Osare significa rivoluzionare un modo di vedere, pensare, sentire ma ogni rivoluzione comporta un sacrificio: abbandonare il vecchio. Esiste un meccanismo psichico negli esseri umani che tende naturalmente all’omeostasi. Una volta che la nostra personalità (non diversamente dalla società) ha raggiunto una qualche forma di equilibrio fa estrema fatica ad abbandonare il traguardo raggiunto per lanciarsi verso nuovi e migliori equilibri. Basta osservare come gli individui ristagnino in condizioni e stili di vita precari pur di non modificare anche piccole abitudini che li porterebbero inevitabilmente in situazioni migliori. Il parlare o straparlare della politica attribuendo ad essa ogni responsabilità non tiene in debito conto che essa rappresenta fedelmente la cultura degli elettori.
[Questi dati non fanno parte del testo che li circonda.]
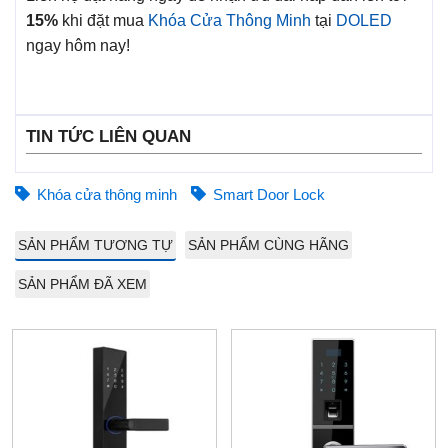
15%
khi đặt mua
Khóa Cửa Thông Minh
tại
DOLED
ngay hôm nay!
TIN TỨC LIÊN QUAN
Khóa cửa thông minh
Smart Door Lock
SẢN PHẨM TƯƠNG TỰ
SẢN PHẨM CÙNG HÃNG
SẢN PHẨM ĐÃ XEM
Sicuramente chi doveva sovraintendere allo scarico di materiale tossico nella cosiddetta “terra dei fuochi” non ha svolto il suo dovere, ma l’humus sociale in cui lo scempio è avvenuto (omertà, scarico di piccoli rifiuti nella strada, mancata raccolta differenziata, ecc.) ha contribuito all’omissione/responsabilità dei responsabili preposti. Tutte le rivoluzioni hanno bisogno di “sangue” inteso come sacrificio e non necessariamente come sangue umano ed anche nell’esempio riportato qualcosa è iniziato a cambiare allorquando i morti per incremento dei tumori ha iniziato ad innalzarsi considerevolmente. Le terribili morti di molti nostri concittadini probabilmente indurrà nel futuro le mamme di quei luoghi a fare la raccolta differenziata e non gettare più le buste della spazzatura nelle strade buttandole giù dai loro balconi, difendendo così la salute dei loro bambini. Nutro un certo sconforto, ne sono consapevole, ma destarsi dal sonno e mettersi sulla strada del cambiamento comporta per tutti gli uomini il coraggio di scegliere l’incerto per il certo e i proverbi popolari, che hanno sempre un fondo di verità e saggezza, recitano esattamente il contrario.